Te Kiri says the collection was inspired by the different narratives within te ao Māori and her own environment and personal journey.
She uses a variety of materials for her designs including bamboo, wood, perspex, bone, leather and sterling silver.
Te Kiri has used Māori names for some of the new designs in the collection.
“Those names I draw from the actual collection. So within this new one, Hiwa-i-te-rangi, I’ve classed some as just Matariki, some can be based around the other stars like Waitī, Waitā on the collection and what the story is being told in that product.”
In the weekend Te Kiri filmed a virtual fashion show in collaboration with Ngāti Tūwharetoa designer Mitchell Vincent.
“We decided that with lockdown, with there being no New Zealand Fashion Week, we needed to start being more creative in how we show our collections to our customer base.”

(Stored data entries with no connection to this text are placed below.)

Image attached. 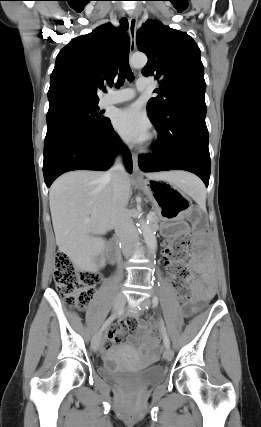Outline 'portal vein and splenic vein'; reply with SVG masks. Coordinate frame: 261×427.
I'll use <instances>...</instances> for the list:
<instances>
[{
  "label": "portal vein and splenic vein",
  "instance_id": "18ae733b",
  "mask_svg": "<svg viewBox=\"0 0 261 427\" xmlns=\"http://www.w3.org/2000/svg\"><path fill=\"white\" fill-rule=\"evenodd\" d=\"M150 217H151V213L148 214L147 218H150Z\"/></svg>",
  "mask_w": 261,
  "mask_h": 427
}]
</instances>
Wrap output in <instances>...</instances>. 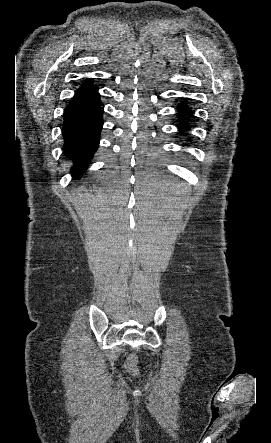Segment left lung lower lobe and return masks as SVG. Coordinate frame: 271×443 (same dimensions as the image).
Here are the masks:
<instances>
[{
    "label": "left lung lower lobe",
    "mask_w": 271,
    "mask_h": 443,
    "mask_svg": "<svg viewBox=\"0 0 271 443\" xmlns=\"http://www.w3.org/2000/svg\"><path fill=\"white\" fill-rule=\"evenodd\" d=\"M192 116V112L187 108L185 103H181L178 108V118L182 122L178 124V128L181 132V135H184V130H189L190 126L187 123H183L185 119H190Z\"/></svg>",
    "instance_id": "0a47b994"
}]
</instances>
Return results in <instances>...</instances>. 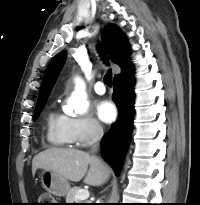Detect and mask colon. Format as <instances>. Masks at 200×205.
Wrapping results in <instances>:
<instances>
[{
  "label": "colon",
  "instance_id": "colon-1",
  "mask_svg": "<svg viewBox=\"0 0 200 205\" xmlns=\"http://www.w3.org/2000/svg\"><path fill=\"white\" fill-rule=\"evenodd\" d=\"M54 199L50 194L43 193L40 195L38 205H53Z\"/></svg>",
  "mask_w": 200,
  "mask_h": 205
}]
</instances>
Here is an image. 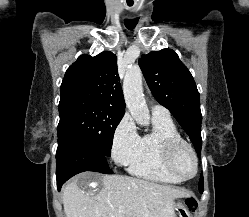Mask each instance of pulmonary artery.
<instances>
[{
  "mask_svg": "<svg viewBox=\"0 0 249 217\" xmlns=\"http://www.w3.org/2000/svg\"><path fill=\"white\" fill-rule=\"evenodd\" d=\"M152 115L154 117L170 118L169 111L165 107H163L161 105L153 106Z\"/></svg>",
  "mask_w": 249,
  "mask_h": 217,
  "instance_id": "obj_1",
  "label": "pulmonary artery"
}]
</instances>
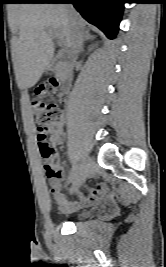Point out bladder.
Instances as JSON below:
<instances>
[{
	"label": "bladder",
	"instance_id": "31cf9c89",
	"mask_svg": "<svg viewBox=\"0 0 166 267\" xmlns=\"http://www.w3.org/2000/svg\"><path fill=\"white\" fill-rule=\"evenodd\" d=\"M86 216H87V213H81V214L77 215L76 218L77 219H82V218H84Z\"/></svg>",
	"mask_w": 166,
	"mask_h": 267
}]
</instances>
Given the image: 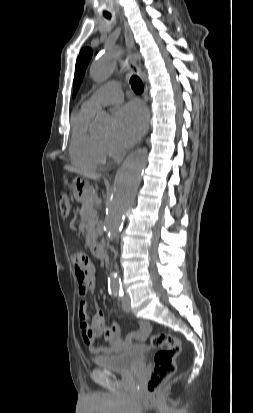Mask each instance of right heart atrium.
Here are the masks:
<instances>
[{
  "mask_svg": "<svg viewBox=\"0 0 253 413\" xmlns=\"http://www.w3.org/2000/svg\"><path fill=\"white\" fill-rule=\"evenodd\" d=\"M104 148H105L107 155H115L117 152L116 147L111 142H108V141L104 142Z\"/></svg>",
  "mask_w": 253,
  "mask_h": 413,
  "instance_id": "1",
  "label": "right heart atrium"
}]
</instances>
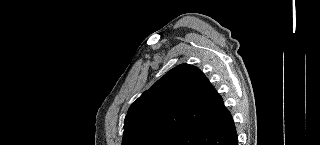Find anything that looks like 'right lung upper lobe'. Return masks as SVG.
Returning <instances> with one entry per match:
<instances>
[{"instance_id":"obj_1","label":"right lung upper lobe","mask_w":320,"mask_h":145,"mask_svg":"<svg viewBox=\"0 0 320 145\" xmlns=\"http://www.w3.org/2000/svg\"><path fill=\"white\" fill-rule=\"evenodd\" d=\"M223 100L195 66L181 64L160 78L129 108L122 145L168 130L181 131L213 117Z\"/></svg>"}]
</instances>
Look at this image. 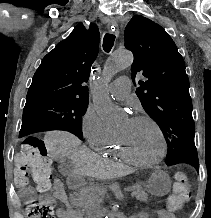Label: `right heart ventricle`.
Instances as JSON below:
<instances>
[{
	"mask_svg": "<svg viewBox=\"0 0 211 218\" xmlns=\"http://www.w3.org/2000/svg\"><path fill=\"white\" fill-rule=\"evenodd\" d=\"M97 151L104 155L112 156L128 163H132L120 150L116 142L115 136L112 137L107 143L99 147Z\"/></svg>",
	"mask_w": 211,
	"mask_h": 218,
	"instance_id": "e07e8e85",
	"label": "right heart ventricle"
}]
</instances>
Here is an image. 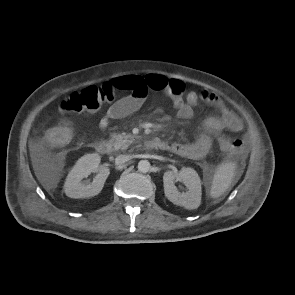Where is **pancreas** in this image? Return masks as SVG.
Here are the masks:
<instances>
[{"label": "pancreas", "instance_id": "obj_1", "mask_svg": "<svg viewBox=\"0 0 295 295\" xmlns=\"http://www.w3.org/2000/svg\"><path fill=\"white\" fill-rule=\"evenodd\" d=\"M111 140L114 142V149L115 150H125L129 147V145L134 142V136L131 134H112L111 135Z\"/></svg>", "mask_w": 295, "mask_h": 295}]
</instances>
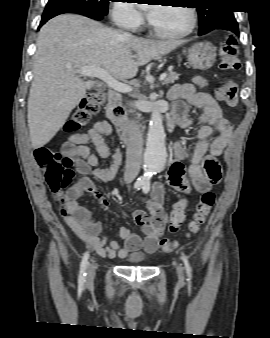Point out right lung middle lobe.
<instances>
[{
	"instance_id": "right-lung-middle-lobe-1",
	"label": "right lung middle lobe",
	"mask_w": 270,
	"mask_h": 338,
	"mask_svg": "<svg viewBox=\"0 0 270 338\" xmlns=\"http://www.w3.org/2000/svg\"><path fill=\"white\" fill-rule=\"evenodd\" d=\"M109 1L111 0H49L45 7V10L81 9V10H87V11L99 13L102 15H107Z\"/></svg>"
}]
</instances>
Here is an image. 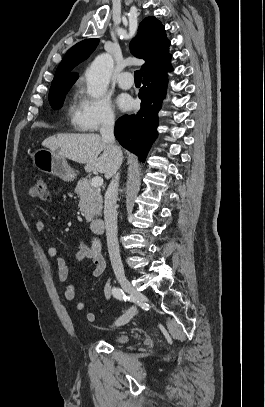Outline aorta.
I'll return each mask as SVG.
<instances>
[{"mask_svg": "<svg viewBox=\"0 0 265 407\" xmlns=\"http://www.w3.org/2000/svg\"><path fill=\"white\" fill-rule=\"evenodd\" d=\"M114 66L111 55L104 53L95 58L85 72L87 93L92 98L101 97L109 84Z\"/></svg>", "mask_w": 265, "mask_h": 407, "instance_id": "aorta-1", "label": "aorta"}]
</instances>
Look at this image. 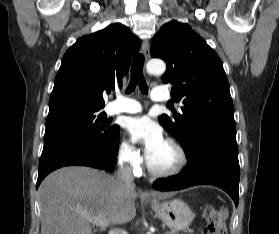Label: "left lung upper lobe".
I'll return each mask as SVG.
<instances>
[{
	"label": "left lung upper lobe",
	"instance_id": "obj_1",
	"mask_svg": "<svg viewBox=\"0 0 279 234\" xmlns=\"http://www.w3.org/2000/svg\"><path fill=\"white\" fill-rule=\"evenodd\" d=\"M151 56L163 59V83L181 101V112L161 115L159 123L182 146L186 156L195 139L213 128L235 129L234 107L223 64L216 52L188 24L171 21L151 42Z\"/></svg>",
	"mask_w": 279,
	"mask_h": 234
}]
</instances>
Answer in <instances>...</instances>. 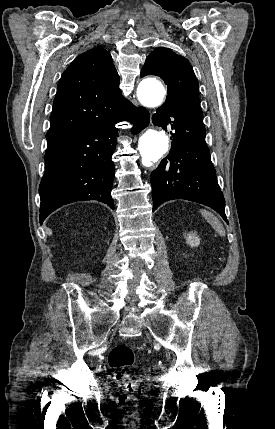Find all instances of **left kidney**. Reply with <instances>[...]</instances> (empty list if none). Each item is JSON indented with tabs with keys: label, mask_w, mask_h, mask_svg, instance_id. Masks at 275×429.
I'll list each match as a JSON object with an SVG mask.
<instances>
[{
	"label": "left kidney",
	"mask_w": 275,
	"mask_h": 429,
	"mask_svg": "<svg viewBox=\"0 0 275 429\" xmlns=\"http://www.w3.org/2000/svg\"><path fill=\"white\" fill-rule=\"evenodd\" d=\"M186 242L191 247H197L200 244V239L195 233L191 232L186 237Z\"/></svg>",
	"instance_id": "obj_1"
}]
</instances>
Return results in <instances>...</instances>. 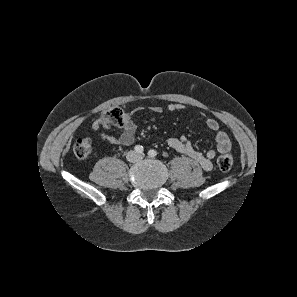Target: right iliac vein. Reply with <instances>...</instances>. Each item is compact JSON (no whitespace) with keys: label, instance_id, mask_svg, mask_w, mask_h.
I'll return each mask as SVG.
<instances>
[{"label":"right iliac vein","instance_id":"obj_1","mask_svg":"<svg viewBox=\"0 0 297 297\" xmlns=\"http://www.w3.org/2000/svg\"><path fill=\"white\" fill-rule=\"evenodd\" d=\"M128 159L129 160H135L136 159V154L134 152H130L128 153Z\"/></svg>","mask_w":297,"mask_h":297}]
</instances>
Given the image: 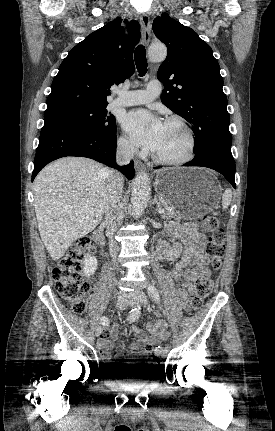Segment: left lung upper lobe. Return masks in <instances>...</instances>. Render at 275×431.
Returning a JSON list of instances; mask_svg holds the SVG:
<instances>
[{
    "instance_id": "left-lung-upper-lobe-1",
    "label": "left lung upper lobe",
    "mask_w": 275,
    "mask_h": 431,
    "mask_svg": "<svg viewBox=\"0 0 275 431\" xmlns=\"http://www.w3.org/2000/svg\"><path fill=\"white\" fill-rule=\"evenodd\" d=\"M152 29L168 48L157 73L164 84L161 100L192 125L195 154L231 147L228 102L212 49L191 28L167 14L157 17Z\"/></svg>"
}]
</instances>
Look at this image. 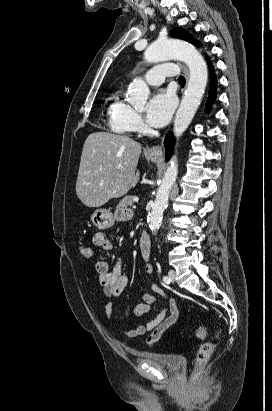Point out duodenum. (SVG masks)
Segmentation results:
<instances>
[{"label":"duodenum","instance_id":"obj_1","mask_svg":"<svg viewBox=\"0 0 272 411\" xmlns=\"http://www.w3.org/2000/svg\"><path fill=\"white\" fill-rule=\"evenodd\" d=\"M139 247L144 259L149 260L152 252L151 239L147 232L142 231L139 238Z\"/></svg>","mask_w":272,"mask_h":411}]
</instances>
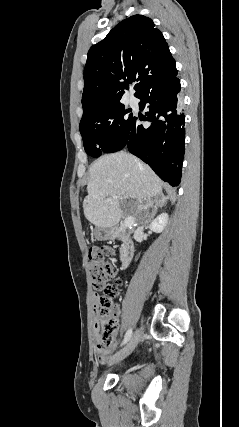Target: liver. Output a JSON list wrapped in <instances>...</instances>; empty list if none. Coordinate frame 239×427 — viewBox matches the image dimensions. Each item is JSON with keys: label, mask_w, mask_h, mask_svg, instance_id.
<instances>
[{"label": "liver", "mask_w": 239, "mask_h": 427, "mask_svg": "<svg viewBox=\"0 0 239 427\" xmlns=\"http://www.w3.org/2000/svg\"><path fill=\"white\" fill-rule=\"evenodd\" d=\"M162 181L137 157L117 152L103 155L89 167L88 195L83 201L86 219L96 227L113 228L125 216H137L155 203L163 204ZM136 199L135 212H124L121 204ZM154 198V201H153Z\"/></svg>", "instance_id": "obj_1"}]
</instances>
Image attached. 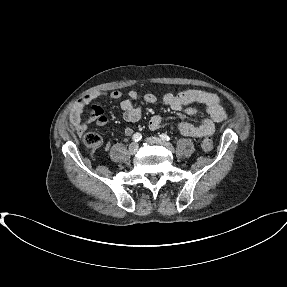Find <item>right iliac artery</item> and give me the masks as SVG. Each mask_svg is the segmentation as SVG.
<instances>
[{
    "instance_id": "obj_1",
    "label": "right iliac artery",
    "mask_w": 287,
    "mask_h": 287,
    "mask_svg": "<svg viewBox=\"0 0 287 287\" xmlns=\"http://www.w3.org/2000/svg\"><path fill=\"white\" fill-rule=\"evenodd\" d=\"M142 138V135L140 133H135L132 137L133 141L138 142Z\"/></svg>"
}]
</instances>
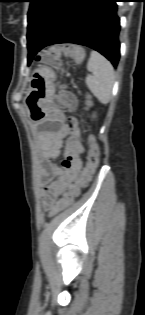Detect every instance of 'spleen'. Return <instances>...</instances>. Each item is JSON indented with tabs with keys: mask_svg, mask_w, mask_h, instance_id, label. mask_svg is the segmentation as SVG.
Wrapping results in <instances>:
<instances>
[{
	"mask_svg": "<svg viewBox=\"0 0 145 315\" xmlns=\"http://www.w3.org/2000/svg\"><path fill=\"white\" fill-rule=\"evenodd\" d=\"M87 69L91 73L85 80L87 87L101 103H109L114 84L113 66L100 53L92 51Z\"/></svg>",
	"mask_w": 145,
	"mask_h": 315,
	"instance_id": "obj_1",
	"label": "spleen"
}]
</instances>
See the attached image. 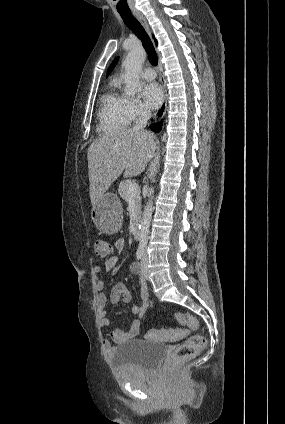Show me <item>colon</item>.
<instances>
[{
    "mask_svg": "<svg viewBox=\"0 0 285 424\" xmlns=\"http://www.w3.org/2000/svg\"><path fill=\"white\" fill-rule=\"evenodd\" d=\"M94 254L99 258H106L112 253V246L104 241L97 239L93 242ZM175 319L184 326L192 329L198 328V321L193 316L182 312L175 313ZM184 336L182 329H154L146 334V338L159 341H172ZM205 346V338L200 334L190 336L185 342L177 345L171 352L170 360L172 362L179 361L194 356L200 352Z\"/></svg>",
    "mask_w": 285,
    "mask_h": 424,
    "instance_id": "1",
    "label": "colon"
}]
</instances>
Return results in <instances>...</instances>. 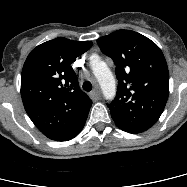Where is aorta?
<instances>
[{
    "mask_svg": "<svg viewBox=\"0 0 187 187\" xmlns=\"http://www.w3.org/2000/svg\"><path fill=\"white\" fill-rule=\"evenodd\" d=\"M91 68L101 86L104 97L108 100L113 99L116 94V84L114 76L107 64L104 61L99 60L98 57H92Z\"/></svg>",
    "mask_w": 187,
    "mask_h": 187,
    "instance_id": "1",
    "label": "aorta"
}]
</instances>
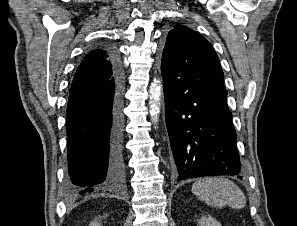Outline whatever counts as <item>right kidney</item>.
<instances>
[{
  "label": "right kidney",
  "instance_id": "obj_1",
  "mask_svg": "<svg viewBox=\"0 0 297 226\" xmlns=\"http://www.w3.org/2000/svg\"><path fill=\"white\" fill-rule=\"evenodd\" d=\"M90 226H101V225L97 220H95V221L91 222Z\"/></svg>",
  "mask_w": 297,
  "mask_h": 226
}]
</instances>
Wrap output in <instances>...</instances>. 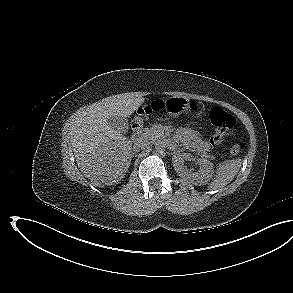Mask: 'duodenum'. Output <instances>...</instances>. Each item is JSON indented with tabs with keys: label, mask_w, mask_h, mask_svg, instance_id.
I'll return each mask as SVG.
<instances>
[{
	"label": "duodenum",
	"mask_w": 293,
	"mask_h": 293,
	"mask_svg": "<svg viewBox=\"0 0 293 293\" xmlns=\"http://www.w3.org/2000/svg\"><path fill=\"white\" fill-rule=\"evenodd\" d=\"M132 140H133L134 144H139L142 142V140H143L142 128L138 127L136 129L135 133L133 134Z\"/></svg>",
	"instance_id": "duodenum-1"
}]
</instances>
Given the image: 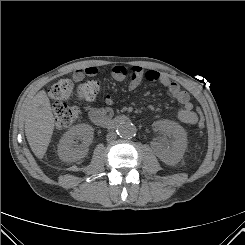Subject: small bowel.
Segmentation results:
<instances>
[{
    "label": "small bowel",
    "mask_w": 245,
    "mask_h": 245,
    "mask_svg": "<svg viewBox=\"0 0 245 245\" xmlns=\"http://www.w3.org/2000/svg\"><path fill=\"white\" fill-rule=\"evenodd\" d=\"M97 72V67L89 66L84 69L76 70L73 73V79L76 82H79L86 76L96 75ZM111 76L118 82H123L129 77V90H135L144 79L163 85L168 90L172 98H174L181 105V109L177 114L178 119L185 124H196L198 122V115L194 111V106L191 102L189 93L183 90L177 82L169 79L166 75L155 70H146L141 66H133L130 70H128L124 66L115 65L111 69ZM113 104V96L109 94L106 95L105 106L92 107L89 109L88 116L90 120L99 125L101 121L111 119L113 116Z\"/></svg>",
    "instance_id": "c3829d8e"
}]
</instances>
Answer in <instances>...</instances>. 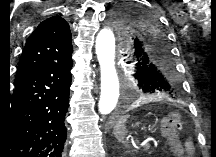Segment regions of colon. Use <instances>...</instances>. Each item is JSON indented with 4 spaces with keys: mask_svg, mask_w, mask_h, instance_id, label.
I'll use <instances>...</instances> for the list:
<instances>
[{
    "mask_svg": "<svg viewBox=\"0 0 216 157\" xmlns=\"http://www.w3.org/2000/svg\"><path fill=\"white\" fill-rule=\"evenodd\" d=\"M182 120L179 114L171 112L162 122V127L167 134H174L177 129L181 128Z\"/></svg>",
    "mask_w": 216,
    "mask_h": 157,
    "instance_id": "colon-1",
    "label": "colon"
}]
</instances>
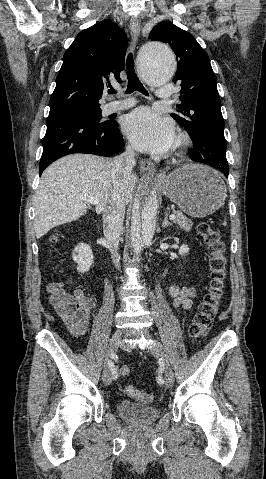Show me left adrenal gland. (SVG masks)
Returning <instances> with one entry per match:
<instances>
[{
  "mask_svg": "<svg viewBox=\"0 0 266 479\" xmlns=\"http://www.w3.org/2000/svg\"><path fill=\"white\" fill-rule=\"evenodd\" d=\"M168 226H172V223L169 222V220H168V214L166 213L165 218H164V220H163V222H162V228H165V227H168Z\"/></svg>",
  "mask_w": 266,
  "mask_h": 479,
  "instance_id": "obj_1",
  "label": "left adrenal gland"
}]
</instances>
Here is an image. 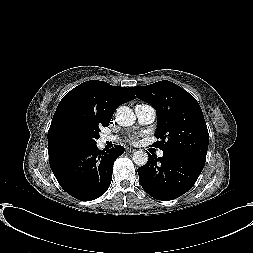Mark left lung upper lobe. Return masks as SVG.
Instances as JSON below:
<instances>
[{"mask_svg": "<svg viewBox=\"0 0 253 253\" xmlns=\"http://www.w3.org/2000/svg\"><path fill=\"white\" fill-rule=\"evenodd\" d=\"M131 90L157 112L155 135L160 141L155 147L206 160L209 134L201 107L191 94L167 80Z\"/></svg>", "mask_w": 253, "mask_h": 253, "instance_id": "1", "label": "left lung upper lobe"}]
</instances>
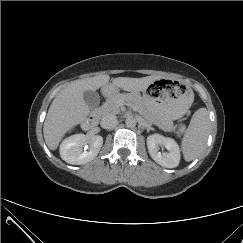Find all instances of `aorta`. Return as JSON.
Masks as SVG:
<instances>
[{"label": "aorta", "mask_w": 243, "mask_h": 243, "mask_svg": "<svg viewBox=\"0 0 243 243\" xmlns=\"http://www.w3.org/2000/svg\"><path fill=\"white\" fill-rule=\"evenodd\" d=\"M136 123H137L136 118L133 117V116H128V117L126 118V120H125V124H126V126L129 127V128H133V127H135V126H136Z\"/></svg>", "instance_id": "obj_1"}]
</instances>
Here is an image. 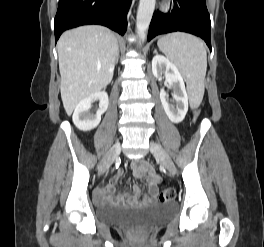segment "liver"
I'll use <instances>...</instances> for the list:
<instances>
[{"instance_id":"liver-1","label":"liver","mask_w":264,"mask_h":247,"mask_svg":"<svg viewBox=\"0 0 264 247\" xmlns=\"http://www.w3.org/2000/svg\"><path fill=\"white\" fill-rule=\"evenodd\" d=\"M57 51L61 98L67 115H71L81 100L111 82L118 42L106 27L88 25L64 32Z\"/></svg>"}]
</instances>
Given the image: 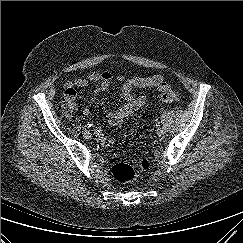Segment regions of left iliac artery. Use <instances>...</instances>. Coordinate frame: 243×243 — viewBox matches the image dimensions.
I'll list each match as a JSON object with an SVG mask.
<instances>
[{
    "label": "left iliac artery",
    "mask_w": 243,
    "mask_h": 243,
    "mask_svg": "<svg viewBox=\"0 0 243 243\" xmlns=\"http://www.w3.org/2000/svg\"><path fill=\"white\" fill-rule=\"evenodd\" d=\"M156 126H159V122L156 123Z\"/></svg>",
    "instance_id": "obj_1"
}]
</instances>
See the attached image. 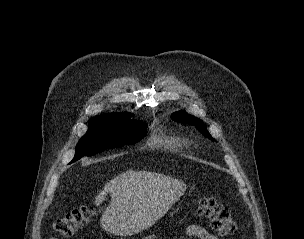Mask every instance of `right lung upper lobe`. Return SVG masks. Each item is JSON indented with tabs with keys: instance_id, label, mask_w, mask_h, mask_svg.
Segmentation results:
<instances>
[{
	"instance_id": "obj_1",
	"label": "right lung upper lobe",
	"mask_w": 304,
	"mask_h": 239,
	"mask_svg": "<svg viewBox=\"0 0 304 239\" xmlns=\"http://www.w3.org/2000/svg\"><path fill=\"white\" fill-rule=\"evenodd\" d=\"M128 113H108V114H103L94 118H116V117H122Z\"/></svg>"
}]
</instances>
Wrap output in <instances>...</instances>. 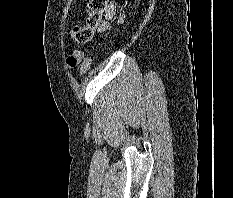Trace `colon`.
<instances>
[{
	"mask_svg": "<svg viewBox=\"0 0 233 198\" xmlns=\"http://www.w3.org/2000/svg\"><path fill=\"white\" fill-rule=\"evenodd\" d=\"M108 0H89L88 6L90 10V14L87 18L86 24L83 27H74L71 34L75 41L79 43L87 42L93 36V32L95 28L99 25L102 14L106 10ZM68 65L73 68L78 63L79 60L75 55H71L67 59ZM92 65V57H86L80 66V74H86Z\"/></svg>",
	"mask_w": 233,
	"mask_h": 198,
	"instance_id": "5ec220e1",
	"label": "colon"
}]
</instances>
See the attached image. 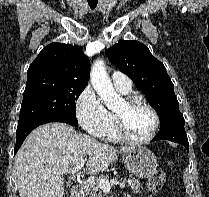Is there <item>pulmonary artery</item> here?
Masks as SVG:
<instances>
[{
  "label": "pulmonary artery",
  "mask_w": 209,
  "mask_h": 197,
  "mask_svg": "<svg viewBox=\"0 0 209 197\" xmlns=\"http://www.w3.org/2000/svg\"><path fill=\"white\" fill-rule=\"evenodd\" d=\"M111 78L116 90L125 93L131 90L132 82L126 74L115 71L112 73Z\"/></svg>",
  "instance_id": "1"
}]
</instances>
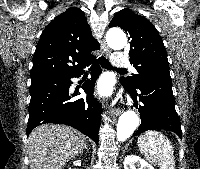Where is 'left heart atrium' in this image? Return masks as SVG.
<instances>
[{
    "instance_id": "39dd6f15",
    "label": "left heart atrium",
    "mask_w": 200,
    "mask_h": 169,
    "mask_svg": "<svg viewBox=\"0 0 200 169\" xmlns=\"http://www.w3.org/2000/svg\"><path fill=\"white\" fill-rule=\"evenodd\" d=\"M111 84L106 80H101L98 84L97 93L101 96H108L111 94Z\"/></svg>"
}]
</instances>
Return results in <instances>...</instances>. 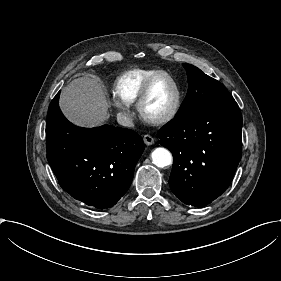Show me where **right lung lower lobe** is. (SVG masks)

Kāhui Māori Fashion Collective China Hīkoi / Source: Damien Nikora
Both Te Kiri and Vincent are part of the Kāhui Fashion Collective, a group of Māori designers who went on a hikoi last year to Quanzhou, China to learn more about international fabric markets.
“It’s opened up doors and also shown that we have greater reach as a collective rather than individually. Kāhui is amazing. We’re a whānau and we support each other and we draw on each other for strength in networks and all sorts of different new things we want to explore.”
During their time in Quanzhou they visited one of the largest fabric markets in the world, says Te Kiri.
“It was actually eye-opening. It was really amazing to see so many things that we don’t have available in Aotearoa.”